In contrast, CEO confidence presents a more optimistic picture. The Conference Board’s Measure of CEO Confidence for Q1 2025, based on data collected from Jan. 27 to Feb. 10, indicates that CEOs are generally positive about their industries and the overall economy.
However, some concerns remain. FactSet reported that “the term ‘tariff’ or ‘tariffs’ was cited by half of the S&P 500 index companies that reported earnings between December 15, 2024, and February 6, 2025.”
Despite this, CEO sentiment has strengthened. According to a Feb. 20 press release from The Conference Board,
“The Conference Board Measure of CEO Confidence in collaboration with The Business Council increased by 9 points in the first quarter of 2025 to 60, the highest level in three years. For the first time since early 2022, the Measure was well above 50 in Q1 2025, indicating that CEOs have shifted from the cautious optimism that prevailed in 2024 to a more confident optimism.”

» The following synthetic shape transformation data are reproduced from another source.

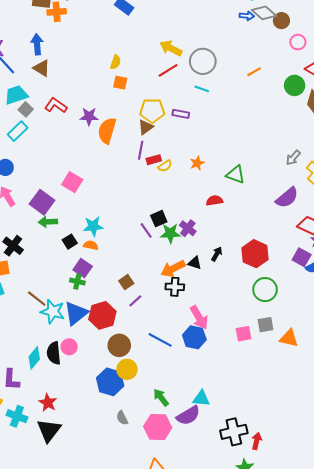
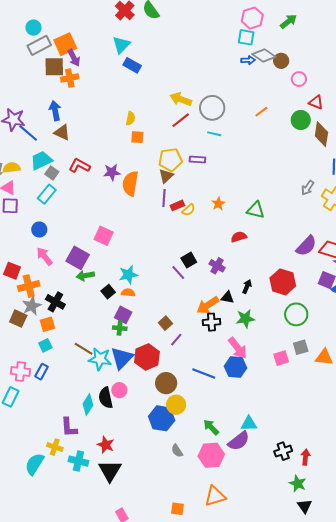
purple semicircle: (287, 198) -> (306, 246), moved
green star: (170, 233) -> (245, 319), moved
black cross: (234, 432) -> (283, 451), size x0.7

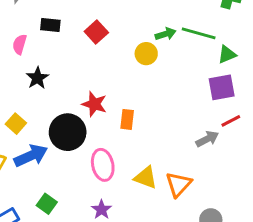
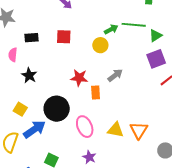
red square: (96, 32) -> (64, 37), turned -35
red star: (94, 104) -> (79, 78), moved
gray arrow: (207, 139) -> (115, 75), moved

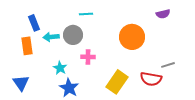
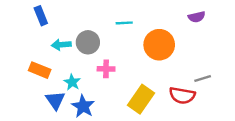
cyan line: (86, 14) -> (124, 23), moved
blue rectangle: (34, 23) -> (41, 16), moved
orange rectangle: (27, 46) -> (40, 70), moved, turned -60
blue triangle: (21, 83) -> (55, 100), moved

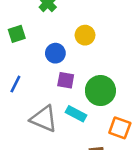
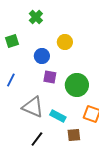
cyan rectangle: (76, 114) -> (58, 116), moved

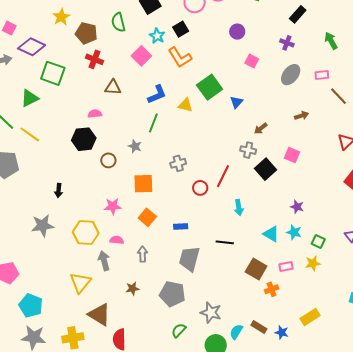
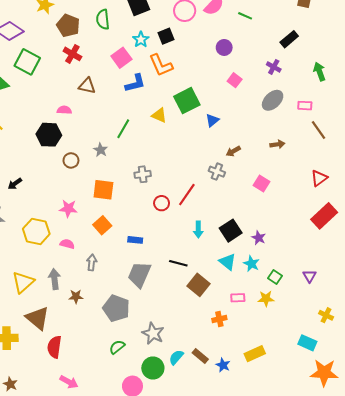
blue L-shape: (157, 94) -> (135, 83), moved
black square: (265, 169) -> (231, 231), moved
black arrow: (59, 190) -> (15, 184), turned 40
gray arrow: (104, 261) -> (55, 279), moved
brown square: (256, 269) -> (199, 285), moved

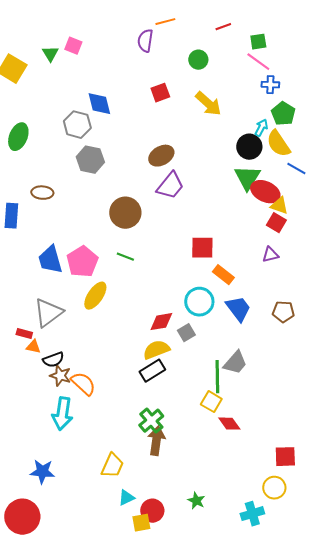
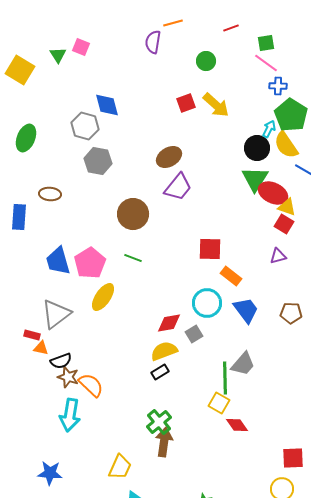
red square: (160, 93) -> (186, 103), moved
green pentagon: (283, 114) -> (291, 115), size x1.4
black rectangle: (152, 371) -> (160, 372), size x0.7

University of Michigan Consumer Sentiment Index
The most recent University of Michigan consumer sentiment report indicates a significant decline in consumer confidence.
The Consumer Sentiment Index fell to 64.7 in February 2025, down from 71.7 in January and 76.9 in February 2024. Concerns about inflation contributed to the decline, with year-ahead inflation expectations rising from 3.3% to 4.3%. Additionally, the Current Economic Conditions Index and the Index of Consumer Expectations both saw notable decreases.
The University of Michigan noted,
Responses were heavily skewed to political affiliations, with the analysis of the report stating,
“While sentiment fell for both Democrats and Independents, it was unchanged for Republicans, reflecting continued disagreements on the consequences of new economic policies.”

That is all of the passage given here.